Fra le teorie più recenti sul rapporto tra esseri umani e tecnologie, c’è anche quella del Gemello Digitale, elaborata da Derrick de Kerckhove.
Classe 1944, nato in Belgio, de Kerckhove ha trascorso molti anni in Canada e alcuni anni in India. Dagli anni Ottanta, frequenta anche l’Italia, e nel corso del tempo è diventato italiano d’adozione, insegnando anche all’Università Federico II di Napoli. Nel mondo degli studiosi di comunicazione, è considerato come l’erede scientifico di Marshall McLuhan (1911 – 1980): studioso canadese di comunicazione, che nella seconda metà del Novecento elaborò teorie sui media che ebbero risonanza negli ambienti accademici di gran parte del mondo. Da alcuni anni, de Kerckhove vive a Roma, dove è direttore scientifico della rivista Media Duemila (direttore responsabile: Maria Pia Rossignaud).
Per molti anni, il giornalista e scrittore Giovanni Giovannini (1920 – 2008) si occupò anche dello studio dei media, e nel 1983, assieme a Luigi Dadda e Francesco Silvano, co-fondò la rivista Media Duemila. Dal 2009, si svolge il Premio Nostalgia di Futuro, a lui dedicato.
Mercoledì 25 settembre 2019 a Roma, al Senato della Repubblica, si è svolta l’undicesima edizione del Premio Nostalgia di Futuro, organizzata da Media Duemila in collaborazione con il Prix Italia della Rai.
Tra i relatori presenti, anche Derrick de Kerckhove, che ha spiegato la teoria del Gemello Digitale.
«Gli algoritmi, in alcuni casi, compiono già scelte per noi – afferma de Kerckhove – e la tendenza è in crescita. Già oggi puoi chiedere a una macchina se devi girare a destra o a sinistra, immagina se un giorno potrai chiedere a un assistente digitale: ‘devo sposarmi o no?’. Il telefono cellulare è stata la prima versione del Gemello Digitale. All’inizio, era un problema di ingegneri alle prese con una turbina difettosa: invece di sostituire la macchina o il suo funzionamento, questi ingegneri pensarono che fosse meglio creare un doppio digitale dello strumento, all’interno del quale tutti i componenti e il modo in cui funzionavano erano rappresentati, e si inseriva anche il recapito da chiamare in caso di problema. Da qui è nata l’idea del Gemello Digitale. Da questo concetto, che era puramente ingegneristico, si è arrivati a un’applicazione puramente informatica, ad esempio alcuni hanno iniziato a valutare l’applicazione del “gemello” a diversi tipi di entità, per esempio un quartiere, un’impresa, un magazzino, fino ad arrivare a degli educatori che hanno pensato di applicarlo alla classe. A quel punto, vista la grande quantità di dati reperibili su di noi in Rete, il passaggio all’individuo è stato scontato. Così si è usciti dal mondo tecnico dell’ingegneria mettendo l’uomo al centro della questione del Gemello Digitale».

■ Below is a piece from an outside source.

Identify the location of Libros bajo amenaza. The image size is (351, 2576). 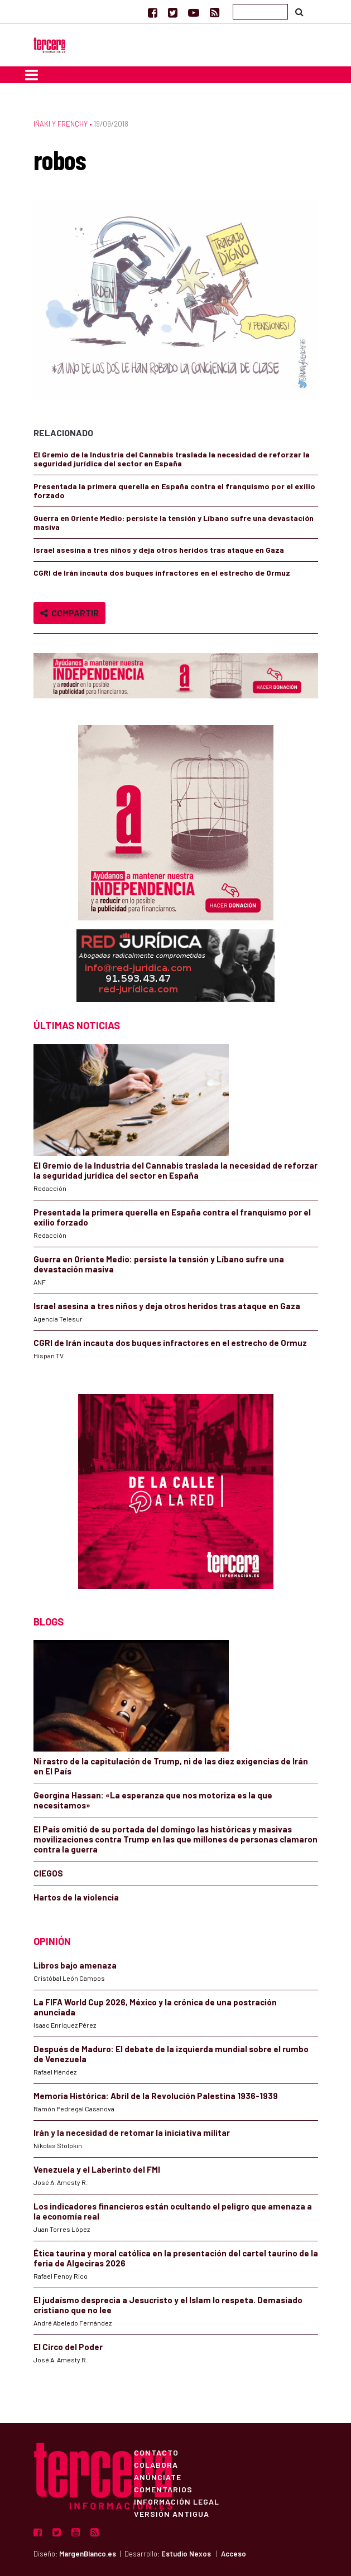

Secondo de Kerckhove, attualmente ciascuno di noi ha già un Gemello Digitale, ma non si tratta di una entità unica bensì di banche dati slegate che raccolgono varie informazioni su di noi, e per ora non comunicanti.
«L’inconscio digitale – spiega de Kerckhove – è la mole di informazioni che si ha su di noi e che noi non conosciamo. L’inconscio digitale esternato diviene il Gemello Digitale: il contenuto della nostra memoria tradizionale esce dal cervello e si ubica in un dispositivo. E una volta che si è spostato costituisce con l’aiuto di Alexa (o di altri assistenti vocali), per fare un esempio, un ricordo del fatto che tu hai comprato e assunto un farmaco tre anni fa, del quale il tuo medico neanche sapeva. A livello etico, giuridico e sociale, avere un Gemello Digitale è diverso dall’essere semplicemente tracciati sulla Rete: in teoria permetterebbe di riprendere il controllo sui dati dotandoci di un assistente fenomenale che ci conosce meglio di noi stessi. Il Gemello Digitale ha un futuro perché i suoi sviluppi industriali sono enormi. Può essere un fatto positivo della tecnologia se impariamo a usarlo bene».